NLP researchers at NRC were just allocated significant funding to manage a big project on aboriginal languages. The PDF is not formally linked to this big project, but it means the successful candidate will be in close touch with people at NRC also working on these languages.

GENERAL ANNOUNCEMENT OF PDF

English: http://www.nrc-cnrc.gc.ca/eng/careers/programs/postdoctoral_fellowships/...
Français: http://www.nrc-cnrc.gc.ca/fra/carrieres/programmes/bourses_recherche_pos...

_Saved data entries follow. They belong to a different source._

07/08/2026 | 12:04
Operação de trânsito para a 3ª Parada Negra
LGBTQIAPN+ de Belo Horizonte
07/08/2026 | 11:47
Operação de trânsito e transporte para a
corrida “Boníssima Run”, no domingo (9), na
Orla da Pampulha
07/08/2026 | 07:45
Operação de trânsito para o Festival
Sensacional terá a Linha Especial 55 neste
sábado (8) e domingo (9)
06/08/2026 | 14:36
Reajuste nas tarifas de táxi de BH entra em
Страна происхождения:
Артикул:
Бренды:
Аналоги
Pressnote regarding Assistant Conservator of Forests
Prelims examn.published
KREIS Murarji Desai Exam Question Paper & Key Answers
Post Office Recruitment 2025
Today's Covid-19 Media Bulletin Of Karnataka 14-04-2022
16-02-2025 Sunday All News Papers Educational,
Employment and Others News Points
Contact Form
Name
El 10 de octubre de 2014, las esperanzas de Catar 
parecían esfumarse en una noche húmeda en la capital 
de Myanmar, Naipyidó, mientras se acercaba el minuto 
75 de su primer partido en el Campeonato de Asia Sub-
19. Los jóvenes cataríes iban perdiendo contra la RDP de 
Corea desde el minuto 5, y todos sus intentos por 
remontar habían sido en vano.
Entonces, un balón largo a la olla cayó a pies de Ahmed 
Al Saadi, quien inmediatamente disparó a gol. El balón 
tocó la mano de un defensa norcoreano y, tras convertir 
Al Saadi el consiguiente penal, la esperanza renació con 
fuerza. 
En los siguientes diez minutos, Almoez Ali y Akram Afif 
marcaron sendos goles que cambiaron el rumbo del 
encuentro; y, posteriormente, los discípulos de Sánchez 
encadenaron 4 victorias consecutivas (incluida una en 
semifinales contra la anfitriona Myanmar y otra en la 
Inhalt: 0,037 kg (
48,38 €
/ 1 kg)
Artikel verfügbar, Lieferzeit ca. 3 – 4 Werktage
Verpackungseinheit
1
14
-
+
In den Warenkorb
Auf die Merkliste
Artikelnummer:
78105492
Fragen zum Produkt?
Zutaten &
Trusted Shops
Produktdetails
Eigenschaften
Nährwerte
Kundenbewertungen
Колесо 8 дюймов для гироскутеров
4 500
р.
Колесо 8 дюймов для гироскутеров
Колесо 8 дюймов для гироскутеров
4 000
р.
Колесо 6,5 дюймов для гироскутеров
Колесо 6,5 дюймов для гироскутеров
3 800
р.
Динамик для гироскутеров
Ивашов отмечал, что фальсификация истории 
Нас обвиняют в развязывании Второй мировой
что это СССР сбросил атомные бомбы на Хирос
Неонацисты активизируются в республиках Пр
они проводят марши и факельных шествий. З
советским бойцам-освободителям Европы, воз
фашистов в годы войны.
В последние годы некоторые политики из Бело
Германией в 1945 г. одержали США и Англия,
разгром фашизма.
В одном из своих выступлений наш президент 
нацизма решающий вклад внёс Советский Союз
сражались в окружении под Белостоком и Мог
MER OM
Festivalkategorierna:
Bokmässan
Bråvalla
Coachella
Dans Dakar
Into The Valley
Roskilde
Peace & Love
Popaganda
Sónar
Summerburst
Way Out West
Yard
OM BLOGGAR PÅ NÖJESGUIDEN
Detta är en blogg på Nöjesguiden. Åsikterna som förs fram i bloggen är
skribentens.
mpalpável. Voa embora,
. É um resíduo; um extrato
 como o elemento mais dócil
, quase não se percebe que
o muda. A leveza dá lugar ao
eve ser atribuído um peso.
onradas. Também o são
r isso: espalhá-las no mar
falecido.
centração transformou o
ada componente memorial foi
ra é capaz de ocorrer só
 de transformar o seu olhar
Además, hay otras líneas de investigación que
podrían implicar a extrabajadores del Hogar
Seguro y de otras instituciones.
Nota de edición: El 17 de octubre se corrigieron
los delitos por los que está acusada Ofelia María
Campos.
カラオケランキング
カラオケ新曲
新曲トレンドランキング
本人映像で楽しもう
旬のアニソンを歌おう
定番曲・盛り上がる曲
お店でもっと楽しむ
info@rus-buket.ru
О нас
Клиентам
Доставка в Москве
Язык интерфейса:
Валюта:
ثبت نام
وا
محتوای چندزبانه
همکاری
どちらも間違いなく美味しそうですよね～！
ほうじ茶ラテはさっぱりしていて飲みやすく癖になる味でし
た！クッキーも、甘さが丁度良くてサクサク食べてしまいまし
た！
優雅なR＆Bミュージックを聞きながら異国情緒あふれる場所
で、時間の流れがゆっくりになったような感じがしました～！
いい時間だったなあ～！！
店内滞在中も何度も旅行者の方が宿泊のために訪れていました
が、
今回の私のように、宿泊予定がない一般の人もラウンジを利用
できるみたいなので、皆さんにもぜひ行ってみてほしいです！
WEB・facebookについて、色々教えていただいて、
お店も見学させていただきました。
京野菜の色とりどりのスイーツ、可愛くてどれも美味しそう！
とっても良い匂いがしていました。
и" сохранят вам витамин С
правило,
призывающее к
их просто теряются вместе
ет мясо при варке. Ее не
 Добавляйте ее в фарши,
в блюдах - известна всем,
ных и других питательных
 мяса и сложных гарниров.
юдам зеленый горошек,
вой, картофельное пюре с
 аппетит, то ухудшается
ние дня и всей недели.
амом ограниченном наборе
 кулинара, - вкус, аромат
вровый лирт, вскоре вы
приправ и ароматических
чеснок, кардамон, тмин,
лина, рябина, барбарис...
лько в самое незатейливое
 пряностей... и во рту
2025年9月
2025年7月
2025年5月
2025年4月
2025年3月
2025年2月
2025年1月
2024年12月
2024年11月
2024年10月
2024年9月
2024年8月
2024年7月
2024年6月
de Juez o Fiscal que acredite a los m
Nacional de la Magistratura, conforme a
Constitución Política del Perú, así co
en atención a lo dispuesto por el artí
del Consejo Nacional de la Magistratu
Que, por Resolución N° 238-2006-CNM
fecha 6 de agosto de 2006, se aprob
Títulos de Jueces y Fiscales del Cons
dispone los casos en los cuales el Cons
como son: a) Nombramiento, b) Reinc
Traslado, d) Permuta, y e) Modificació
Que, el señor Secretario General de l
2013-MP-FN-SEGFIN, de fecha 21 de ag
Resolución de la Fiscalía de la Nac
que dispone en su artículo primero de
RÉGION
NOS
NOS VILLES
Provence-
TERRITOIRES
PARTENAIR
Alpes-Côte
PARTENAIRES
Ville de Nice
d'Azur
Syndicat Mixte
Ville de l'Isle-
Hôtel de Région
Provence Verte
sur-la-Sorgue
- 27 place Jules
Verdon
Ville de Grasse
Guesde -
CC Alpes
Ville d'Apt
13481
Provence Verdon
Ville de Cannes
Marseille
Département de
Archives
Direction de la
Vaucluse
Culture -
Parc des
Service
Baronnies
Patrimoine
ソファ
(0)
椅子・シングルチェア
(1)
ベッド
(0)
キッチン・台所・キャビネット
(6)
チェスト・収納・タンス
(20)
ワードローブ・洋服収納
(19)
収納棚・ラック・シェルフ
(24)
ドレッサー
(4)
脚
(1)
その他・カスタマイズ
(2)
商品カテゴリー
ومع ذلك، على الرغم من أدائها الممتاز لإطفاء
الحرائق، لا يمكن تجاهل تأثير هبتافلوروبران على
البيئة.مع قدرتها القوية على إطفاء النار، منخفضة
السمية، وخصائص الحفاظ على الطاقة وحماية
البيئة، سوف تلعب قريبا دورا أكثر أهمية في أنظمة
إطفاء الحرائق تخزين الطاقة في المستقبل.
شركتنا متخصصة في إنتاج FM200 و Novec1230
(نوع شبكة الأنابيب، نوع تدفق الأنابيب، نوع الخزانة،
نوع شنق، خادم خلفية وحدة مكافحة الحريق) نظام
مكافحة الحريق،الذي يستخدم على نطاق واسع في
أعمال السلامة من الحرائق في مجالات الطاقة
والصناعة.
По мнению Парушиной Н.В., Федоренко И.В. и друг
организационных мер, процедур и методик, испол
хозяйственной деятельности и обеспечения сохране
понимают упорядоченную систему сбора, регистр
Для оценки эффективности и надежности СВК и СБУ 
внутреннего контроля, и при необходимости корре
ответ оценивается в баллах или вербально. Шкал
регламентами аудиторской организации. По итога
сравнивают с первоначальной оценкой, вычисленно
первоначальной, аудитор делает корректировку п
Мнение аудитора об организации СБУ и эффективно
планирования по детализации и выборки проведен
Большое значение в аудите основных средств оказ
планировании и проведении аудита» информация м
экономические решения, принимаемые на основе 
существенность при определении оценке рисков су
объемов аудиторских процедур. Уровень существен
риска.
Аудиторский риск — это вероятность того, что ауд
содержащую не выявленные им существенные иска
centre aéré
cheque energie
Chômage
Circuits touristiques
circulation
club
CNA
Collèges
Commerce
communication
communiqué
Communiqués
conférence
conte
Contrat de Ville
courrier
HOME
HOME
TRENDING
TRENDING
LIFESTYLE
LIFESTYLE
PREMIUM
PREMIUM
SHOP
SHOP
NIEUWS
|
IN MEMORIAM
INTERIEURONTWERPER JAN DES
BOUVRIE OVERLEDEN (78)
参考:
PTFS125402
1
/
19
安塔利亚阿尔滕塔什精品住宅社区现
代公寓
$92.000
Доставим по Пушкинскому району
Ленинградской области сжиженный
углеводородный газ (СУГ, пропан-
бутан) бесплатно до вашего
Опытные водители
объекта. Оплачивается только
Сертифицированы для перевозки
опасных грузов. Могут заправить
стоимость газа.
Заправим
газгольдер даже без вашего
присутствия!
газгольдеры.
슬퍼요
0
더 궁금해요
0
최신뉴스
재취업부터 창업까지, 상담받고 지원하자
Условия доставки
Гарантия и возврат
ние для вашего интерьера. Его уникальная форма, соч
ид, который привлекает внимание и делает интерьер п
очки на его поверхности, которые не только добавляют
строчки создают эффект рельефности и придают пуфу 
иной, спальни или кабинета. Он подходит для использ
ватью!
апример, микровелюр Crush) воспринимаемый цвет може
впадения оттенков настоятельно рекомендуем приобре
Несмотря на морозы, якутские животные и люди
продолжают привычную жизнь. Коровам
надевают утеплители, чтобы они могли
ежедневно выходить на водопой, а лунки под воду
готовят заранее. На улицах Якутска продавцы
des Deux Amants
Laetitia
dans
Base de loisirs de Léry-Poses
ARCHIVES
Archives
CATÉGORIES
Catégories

At the bottom of the English page, there’s a blue button marked “View the list of projects”. If one clicks on this, one sees a list of 21 projects. The one relevant to ACL members is called:
Neural language models and translation systems for aboriginals in Canada
Location: Ottawa, Ontario, Canada
 
In recent years, the aboriginal languages of Canada have not benefited from advanced Natural Language Processing (NLP) technologies such as speech recognition, grammar-checking, and machine translation (MT) (MT). The research goal of this postdoctoral fellowship is to help redress this by building language models (LMs) and MT systems for aboriginal languages. LMs are core building blocks for some NLP systems – e.g., grammar checkers and speech recognizers. In phase 1 of the project, the successful candidate will build an LM for at least one aboriginal language (Inuktitut, Mohawk or Cree). In phase 2, the candidate will build an MT system for translating this language to and from English. These outputs of the project will be transferred to Canadian organizations that build language tools for aboriginal communities. Both phases pose an interesting research challenge: these morphologically complex languages are not amenable to traditional word-based approaches to building LMs and MT systems. Therefore, the project will focus on neural net (NN) techniques that exploit subword models. The successful candidate will work closely with two research teams that have considerable expertise in the application of NNs to NLP tasks; he or she will be encouraged to publish articles on the work.
 
Education: PhD in computer science or linguistics, with a specialization in computational linguistics or quantitative linguistics. Experience with neural nets/deep learning or with the computational linguistics of morphologically complex languages – preferably both – is highly desirable. Demonstrable interest in language preservation and revitalization would also be an asset.